La lumière de l’ombre, photographies des camps nazis
2021
84 Photographs
Published by: Musée de la Résistance nationale
Exhibition catalog.
Following an exceptional donation by artist Michael Kenna, the National Resistance Museum presents teh exhibition Michael Kenna: Shadow of Light, Photographs of Nazi Camps, from October 23, 2021 to April 15, 2022, the museum's first temporary exhibition in its new Aimé-Césaire site, located in Chamigny-sur-Marne (Val-de-Marne).
Michael Kenna's work around Nazi camps comes from his school years. He is a photographer born in Widnes, England, in 1953. While working in the Banbury Art School communal darkroom, he experienced a photograph of the Auschwitz-Birkenau camp taken by another student, that of a mountain of shaving brushes.

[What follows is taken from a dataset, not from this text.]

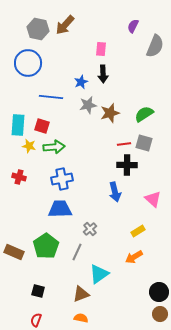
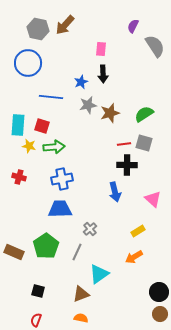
gray semicircle: rotated 55 degrees counterclockwise
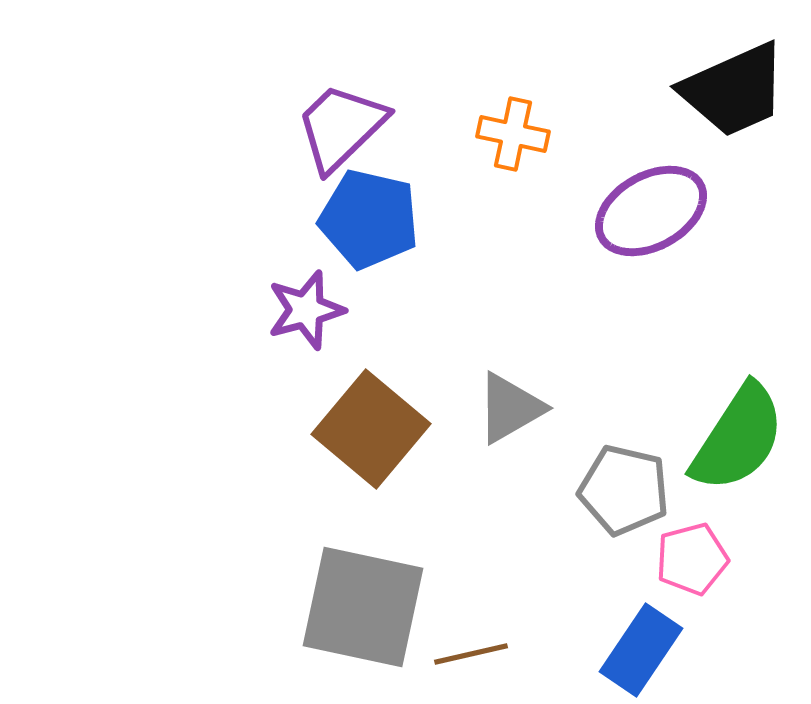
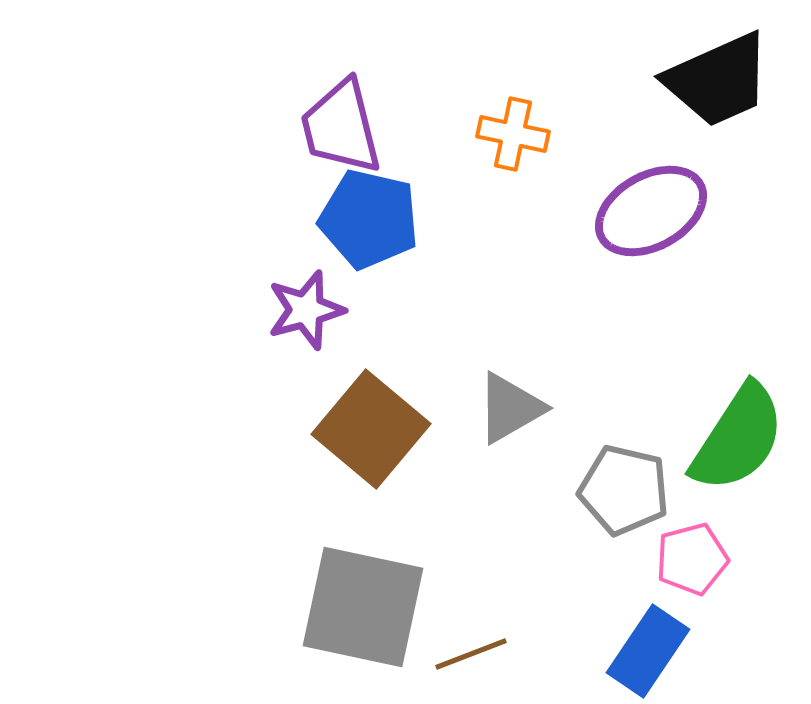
black trapezoid: moved 16 px left, 10 px up
purple trapezoid: rotated 60 degrees counterclockwise
blue rectangle: moved 7 px right, 1 px down
brown line: rotated 8 degrees counterclockwise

Michael undertook for more than 15 years, at his own expense, numerous trips to photograph the remains of the Nazi camps, which at the time were abandoned, all over Europe. In 2001, through the Patrimoine photographique, Michael Kenna donated to France 301 original photographic prints made of Nazi prisons, concentration camps and killing centers, along with the original negatives. Michael Kenna gave the rights of universal transmission for the purposes of memory. He also decided that this work may not be subject to any commercialization. Between 2011 and 2021, continuing the process, he dontated the remaining work prints, negatives and original prints resulting from this memorial work to the Museum of National Resistance (MRN) of Champigny-sur-Marne. This presents no less than 6,385 negatives, 6,472 contact prints, 1,644 work prints and 261 exhibition prints.
The image is also an object memory. Because he is a landscape photographer, Michael Kenna photographs the sites of the camps, making light emerge from the shadows. He approaches history and culture in a different way, focusing on the memory of the concentration camp universe and of the genocide of the Jews of Europe. Looking at these places, he reminds us that the Nazi camps have today become vestiges which only partially account for their functioning during the Second World War. At a time when the survivors and witnesses of the Deportation are becoming increasingly rare, he decided to help the transmission of this memory, using the art that he masters, that of photography. To offer a different look at these places, where the Nazis tried to destroy our humanity, was to help make oblivion possible.